Start of Input

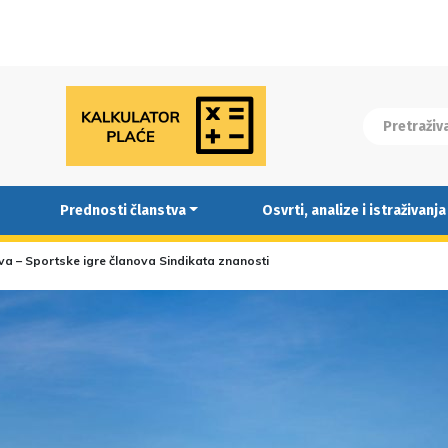
Prednosti članstva
Osvrti, analize i istraživanja
va – Sportske igre članova Sindikata znanosti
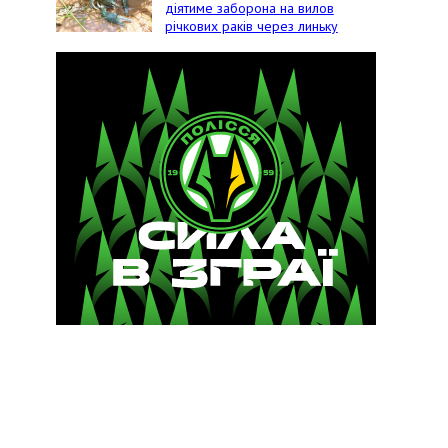
діятиме заборона на вилов
річкових раків через линьку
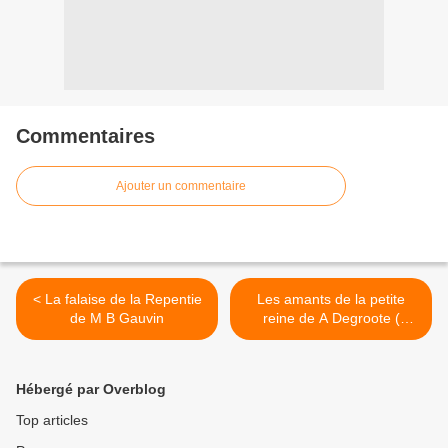
Commentaires
Ajouter un commentaire
< La falaise de la Repentie
Les amants de la petite
de M B Gauvin
reine de A Degroote (
éditions Pocket) >
Hébergé par Overblog
Top articles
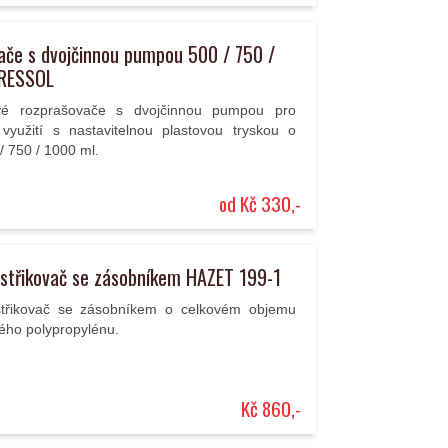
ače s dvojčinnou pumpou 500 / 750 /
PRESSOL
ové rozprašovače s dvojčinnou pumpou pro
využití s nastavitelnou plastovou tryskou o
/ 750 / 1000 ml.
od Kč 330,-
ostřikovač se zásobníkem HAZET 199-1
střikovač se zásobníkem o celkovém objemu
ného polypropylénu.
Kč 860,-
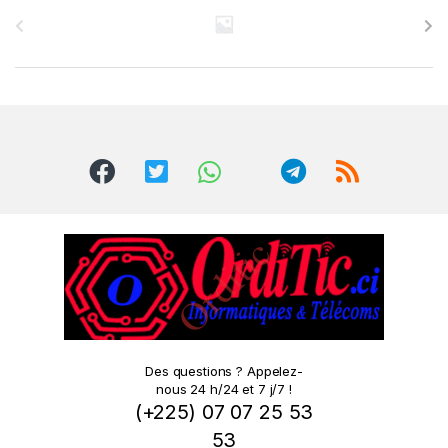
r
a
n
d
s
C
a
r
o
Des questions ? Appelez-
nous 24 h/24 et 7 j/7 !
u
(+225) 07 07 25 53
s
53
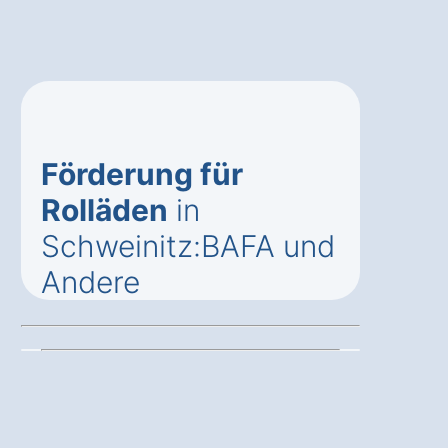
Förderung für
Rolläden
in
Schweinitz:BAFA und
Andere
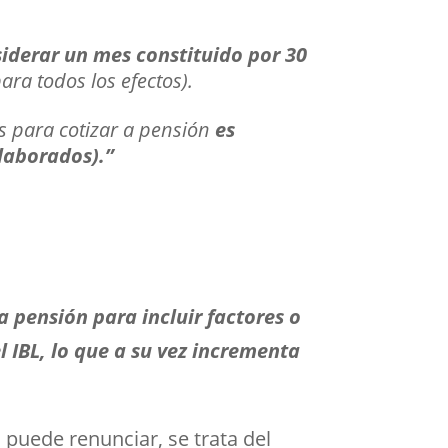
siderar un mes constituido por 30
ara todos los efectos).
as para cotizar a pensión
es
 laborados).”
la pensión para incluir factores o
 IBL, lo que a su vez incrementa
 puede renunciar, se trata del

End of Input

# [What you need to do]
Leaving out every picture, extract verbatim the lines from the one containing "Hébergé par Overblog" through the last line of the listing, inclusive.

# [Completed exercise]
Hébergé par Overblog
Top articles
ače s dvojčinnou pumpou 500 / 750 /
PRESSOL
ové rozprašovače s dvojčinnou pumpou pro
využití s nastavitelnou plastovou tryskou o
/ 750 / 1000 ml.
od Kč 330,-
ostřikovač se zásobníkem HAZET 199-1
střikovač se zásobníkem o celkovém objemu
ného polypropylénu.
Kč 860,-
r
a
n
d
s
C
a
r
o
Des questions ? Appelez-
nous 24 h/24 et 7 j/7 !
u
(+225) 07 07 25 53
s
53
Förderung für
Rolläden
in
Schweinitz:BAFA und
Andere
siderar un mes constituido por 30
ara todos los efectos).
as para cotizar a pensión
es
 laborados).”
la pensión para incluir factores o
 IBL, lo que a su vez incrementa
 puede renunciar, se trata del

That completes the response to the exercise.